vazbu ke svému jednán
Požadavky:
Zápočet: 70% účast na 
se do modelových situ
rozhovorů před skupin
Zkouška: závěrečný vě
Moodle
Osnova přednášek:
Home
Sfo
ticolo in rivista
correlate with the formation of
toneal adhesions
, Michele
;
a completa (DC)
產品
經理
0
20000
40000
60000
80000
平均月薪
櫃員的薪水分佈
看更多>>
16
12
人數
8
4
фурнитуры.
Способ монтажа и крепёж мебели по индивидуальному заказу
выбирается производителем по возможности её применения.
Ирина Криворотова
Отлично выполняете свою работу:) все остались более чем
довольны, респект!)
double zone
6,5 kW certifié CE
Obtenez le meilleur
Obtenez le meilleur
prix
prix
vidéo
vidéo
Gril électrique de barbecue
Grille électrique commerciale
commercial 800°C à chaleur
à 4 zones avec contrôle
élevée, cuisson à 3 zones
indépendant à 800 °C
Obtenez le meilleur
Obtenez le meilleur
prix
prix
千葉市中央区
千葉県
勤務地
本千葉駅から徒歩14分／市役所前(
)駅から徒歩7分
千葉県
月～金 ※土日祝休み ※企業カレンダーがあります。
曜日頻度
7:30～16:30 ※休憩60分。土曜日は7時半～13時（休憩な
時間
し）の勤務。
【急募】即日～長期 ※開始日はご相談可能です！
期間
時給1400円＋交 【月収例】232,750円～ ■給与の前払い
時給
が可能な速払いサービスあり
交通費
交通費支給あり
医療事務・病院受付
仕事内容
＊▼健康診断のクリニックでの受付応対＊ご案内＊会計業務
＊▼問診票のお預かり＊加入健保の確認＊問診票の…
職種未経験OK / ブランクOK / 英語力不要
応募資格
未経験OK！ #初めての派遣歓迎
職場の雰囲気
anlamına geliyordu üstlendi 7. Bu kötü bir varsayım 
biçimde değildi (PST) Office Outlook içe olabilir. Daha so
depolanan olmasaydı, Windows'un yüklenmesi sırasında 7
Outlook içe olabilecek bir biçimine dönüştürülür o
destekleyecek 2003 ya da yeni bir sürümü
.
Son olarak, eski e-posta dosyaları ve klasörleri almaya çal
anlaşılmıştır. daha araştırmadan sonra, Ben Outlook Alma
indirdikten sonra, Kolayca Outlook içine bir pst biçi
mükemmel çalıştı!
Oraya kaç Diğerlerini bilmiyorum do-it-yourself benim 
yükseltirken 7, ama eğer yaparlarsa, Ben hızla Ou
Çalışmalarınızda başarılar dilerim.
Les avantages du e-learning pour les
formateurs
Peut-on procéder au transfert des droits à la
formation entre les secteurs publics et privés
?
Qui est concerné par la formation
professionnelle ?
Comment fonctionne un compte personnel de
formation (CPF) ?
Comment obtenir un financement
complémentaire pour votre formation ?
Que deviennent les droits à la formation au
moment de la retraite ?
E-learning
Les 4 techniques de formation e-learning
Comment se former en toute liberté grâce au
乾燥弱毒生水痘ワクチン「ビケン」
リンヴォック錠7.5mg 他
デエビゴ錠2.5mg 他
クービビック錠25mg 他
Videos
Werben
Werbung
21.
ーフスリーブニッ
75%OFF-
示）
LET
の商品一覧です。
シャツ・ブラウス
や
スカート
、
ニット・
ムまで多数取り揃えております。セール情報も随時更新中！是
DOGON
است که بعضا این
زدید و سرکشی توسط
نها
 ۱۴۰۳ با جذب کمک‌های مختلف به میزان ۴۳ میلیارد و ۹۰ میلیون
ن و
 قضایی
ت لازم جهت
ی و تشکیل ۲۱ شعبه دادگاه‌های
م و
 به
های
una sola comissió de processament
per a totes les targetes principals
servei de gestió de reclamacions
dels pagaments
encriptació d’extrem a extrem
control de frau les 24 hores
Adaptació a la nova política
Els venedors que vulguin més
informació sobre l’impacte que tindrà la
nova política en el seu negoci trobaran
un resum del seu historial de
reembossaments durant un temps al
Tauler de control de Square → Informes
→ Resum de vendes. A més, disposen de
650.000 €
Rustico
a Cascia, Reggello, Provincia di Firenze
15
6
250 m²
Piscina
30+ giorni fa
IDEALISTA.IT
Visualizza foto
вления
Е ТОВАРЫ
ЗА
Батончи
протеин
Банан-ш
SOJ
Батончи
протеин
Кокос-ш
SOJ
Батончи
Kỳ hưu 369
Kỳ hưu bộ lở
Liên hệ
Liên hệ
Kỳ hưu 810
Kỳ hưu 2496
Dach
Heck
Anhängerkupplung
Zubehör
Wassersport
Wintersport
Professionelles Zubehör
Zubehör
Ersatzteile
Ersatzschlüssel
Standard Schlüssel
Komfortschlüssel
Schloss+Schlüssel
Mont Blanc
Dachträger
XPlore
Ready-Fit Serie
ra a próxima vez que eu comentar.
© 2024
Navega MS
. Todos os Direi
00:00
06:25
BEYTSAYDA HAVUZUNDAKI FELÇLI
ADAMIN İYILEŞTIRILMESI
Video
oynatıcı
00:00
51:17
-*-
## WHAT THIS TASK INVOLVES
All of the lines above must be returned exactly as they stand.

## SOLUTION FOR THIS EXERCISE
vazbu ke svému jednán
Požadavky:
Zápočet: 70% účast na 
se do modelových situ
rozhovorů před skupin
Zkouška: závěrečný vě
Moodle
Osnova přednášek:
Home
Sfo
ticolo in rivista
correlate with the formation of
toneal adhesions
, Michele
;
a completa (DC)
產品
經理
0
20000
40000
60000
80000
平均月薪
櫃員的薪水分佈
看更多>>
16
12
人數
8
4
фурнитуры.
Способ монтажа и крепёж мебели по индивидуальному заказу
выбирается производителем по возможности её применения.
Ирина Криворотова
Отлично выполняете свою работу:) все остались более чем
довольны, респект!)
double zone
6,5 kW certifié CE
Obtenez le meilleur
Obtenez le meilleur
prix
prix
vidéo
vidéo
Gril électrique de barbecue
Grille électrique commerciale
commercial 800°C à chaleur
à 4 zones avec contrôle
élevée, cuisson à 3 zones
indépendant à 800 °C
Obtenez le meilleur
Obtenez le meilleur
prix
prix
千葉市中央区
千葉県
勤務地
本千葉駅から徒歩14分／市役所前(
)駅から徒歩7分
千葉県
月～金 ※土日祝休み ※企業カレンダーがあります。
曜日頻度
7:30～16:30 ※休憩60分。土曜日は7時半～13時（休憩な
時間
し）の勤務。
【急募】即日～長期 ※開始日はご相談可能です！
期間
時給1400円＋交 【月収例】232,750円～ ■給与の前払い
時給
が可能な速払いサービスあり
交通費
交通費支給あり
医療事務・病院受付
仕事内容
＊▼健康診断のクリニックでの受付応対＊ご案内＊会計業務
＊▼問診票のお預かり＊加入健保の確認＊問診票の…
職種未経験OK / ブランクOK / 英語力不要
応募資格
未経験OK！ #初めての派遣歓迎
職場の雰囲気
anlamına geliyordu üstlendi 7. Bu kötü bir varsayım 
biçimde değildi (PST) Office Outlook içe olabilir. Daha so
depolanan olmasaydı, Windows'un yüklenmesi sırasında 7
Outlook içe olabilecek bir biçimine dönüştürülür o
destekleyecek 2003 ya da yeni bir sürümü
.
Son olarak, eski e-posta dosyaları ve klasörleri almaya çal
anlaşılmıştır. daha araştırmadan sonra, Ben Outlook Alma
indirdikten sonra, Kolayca Outlook içine bir pst biçi
mükemmel çalıştı!
Oraya kaç Diğerlerini bilmiyorum do-it-yourself benim 
yükseltirken 7, ama eğer yaparlarsa, Ben hızla Ou
Çalışmalarınızda başarılar dilerim.
Les avantages du e-learning pour les
formateurs
Peut-on procéder au transfert des droits à la
formation entre les secteurs publics et privés
?
Qui est concerné par la formation
professionnelle ?
Comment fonctionne un compte personnel de
formation (CPF) ?
Comment obtenir un financement
complémentaire pour votre formation ?
Que deviennent les droits à la formation au
moment de la retraite ?
E-learning
Les 4 techniques de formation e-learning
Comment se former en toute liberté grâce au
乾燥弱毒生水痘ワクチン「ビケン」
リンヴォック錠7.5mg 他
デエビゴ錠2.5mg 他
クービビック錠25mg 他
Videos
Werben
Werbung
21.
ーフスリーブニッ
75%OFF-
示）
LET
の商品一覧です。
シャツ・ブラウス
や
スカート
、
ニット・
ムまで多数取り揃えております。セール情報も随時更新中！是
DOGON
است که بعضا این
زدید و سرکشی توسط
نها
 ۱۴۰۳ با جذب کمک‌های مختلف به میزان ۴۳ میلیارد و ۹۰ میلیون
ن و
 قضایی
ت لازم جهت
ی و تشکیل ۲۱ شعبه دادگاه‌های
م و
 به
های
una sola comissió de processament
per a totes les targetes principals
servei de gestió de reclamacions
dels pagaments
encriptació d’extrem a extrem
control de frau les 24 hores
Adaptació a la nova política
Els venedors que vulguin més
informació sobre l’impacte que tindrà la
nova política en el seu negoci trobaran
un resum del seu historial de
reembossaments durant un temps al
Tauler de control de Square → Informes
→ Resum de vendes. A més, disposen de
650.000 €
Rustico
a Cascia, Reggello, Provincia di Firenze
15
6
250 m²
Piscina
30+ giorni fa
IDEALISTA.IT
Visualizza foto
вления
Е ТОВАРЫ
ЗА
Батончи
протеин
Банан-ш
SOJ
Батончи
протеин
Кокос-ш
SOJ
Батончи
Kỳ hưu 369
Kỳ hưu bộ lở
Liên hệ
Liên hệ
Kỳ hưu 810
Kỳ hưu 2496
Dach
Heck
Anhängerkupplung
Zubehör
Wassersport
Wintersport
Professionelles Zubehör
Zubehör
Ersatzteile
Ersatzschlüssel
Standard Schlüssel
Komfortschlüssel
Schloss+Schlüssel
Mont Blanc
Dachträger
XPlore
Ready-Fit Serie
ra a próxima vez que eu comentar.
© 2024
Navega MS
. Todos os Direi
00:00
06:25
BEYTSAYDA HAVUZUNDAKI FELÇLI
ADAMIN İYILEŞTIRILMESI
Video
oynatıcı
00:00
51:17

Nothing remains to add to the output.